Extracted page text data:
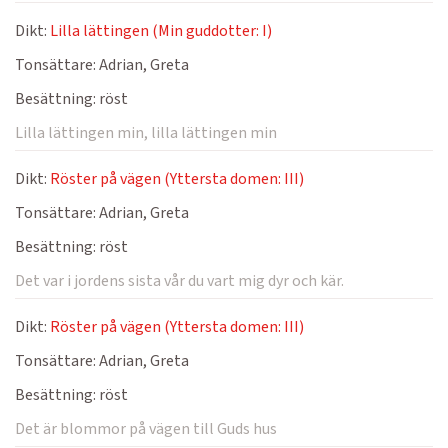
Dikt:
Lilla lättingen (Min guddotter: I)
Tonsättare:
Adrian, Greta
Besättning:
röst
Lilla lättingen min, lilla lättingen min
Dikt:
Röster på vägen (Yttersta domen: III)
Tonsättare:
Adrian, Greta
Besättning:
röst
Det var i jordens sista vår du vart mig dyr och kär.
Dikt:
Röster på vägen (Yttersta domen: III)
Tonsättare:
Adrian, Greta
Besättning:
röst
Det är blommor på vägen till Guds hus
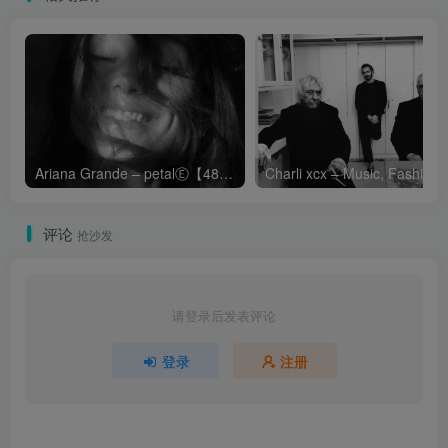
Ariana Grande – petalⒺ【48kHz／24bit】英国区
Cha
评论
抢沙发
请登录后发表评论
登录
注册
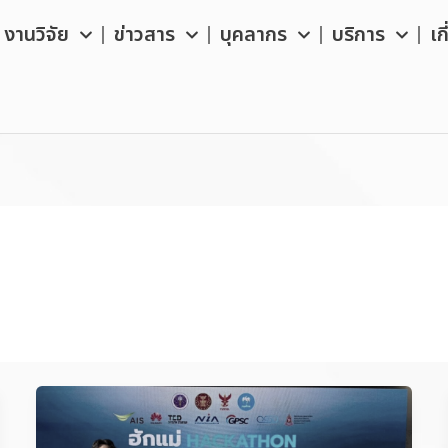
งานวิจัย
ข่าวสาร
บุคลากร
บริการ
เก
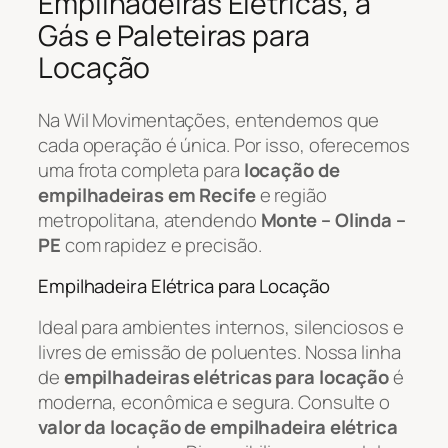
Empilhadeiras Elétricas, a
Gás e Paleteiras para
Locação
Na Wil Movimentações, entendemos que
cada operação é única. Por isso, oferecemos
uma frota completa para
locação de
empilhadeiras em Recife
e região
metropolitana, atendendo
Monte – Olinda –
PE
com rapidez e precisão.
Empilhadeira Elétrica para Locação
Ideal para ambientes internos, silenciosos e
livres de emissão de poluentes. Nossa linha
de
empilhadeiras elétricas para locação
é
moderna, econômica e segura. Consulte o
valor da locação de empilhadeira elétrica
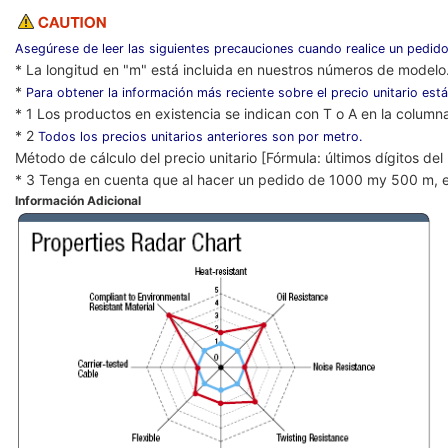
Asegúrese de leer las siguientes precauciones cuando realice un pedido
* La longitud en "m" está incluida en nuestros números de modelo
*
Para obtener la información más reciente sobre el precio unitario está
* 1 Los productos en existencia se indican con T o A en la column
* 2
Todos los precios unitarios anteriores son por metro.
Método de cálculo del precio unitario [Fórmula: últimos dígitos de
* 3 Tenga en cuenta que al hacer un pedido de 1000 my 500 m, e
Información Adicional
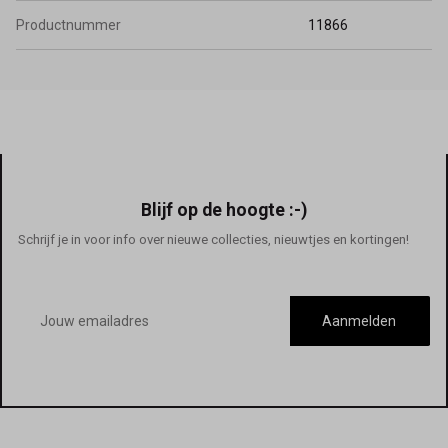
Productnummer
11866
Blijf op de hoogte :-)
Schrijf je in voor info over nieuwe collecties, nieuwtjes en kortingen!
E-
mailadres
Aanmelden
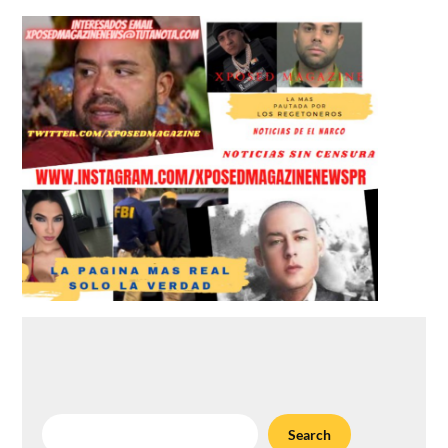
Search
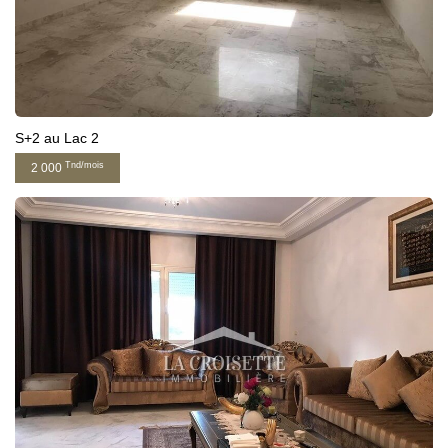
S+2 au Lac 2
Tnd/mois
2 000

Description of the task:
Verbatim transcription needed, from the opening line of the entries above through the line containing "Det var i jordens"; pictures do not belong in it.

Answer box:
Dikt:
Lilla lättingen (Min guddotter: I)
Tonsättare:
Adrian, Greta
Besättning:
röst
Lilla lättingen min, lilla lättingen min
Dikt:
Röster på vägen (Yttersta domen: III)
Tonsättare:
Adrian, Greta
Besättning:
röst
Det var i jordens sista vår du vart mig dyr och kär.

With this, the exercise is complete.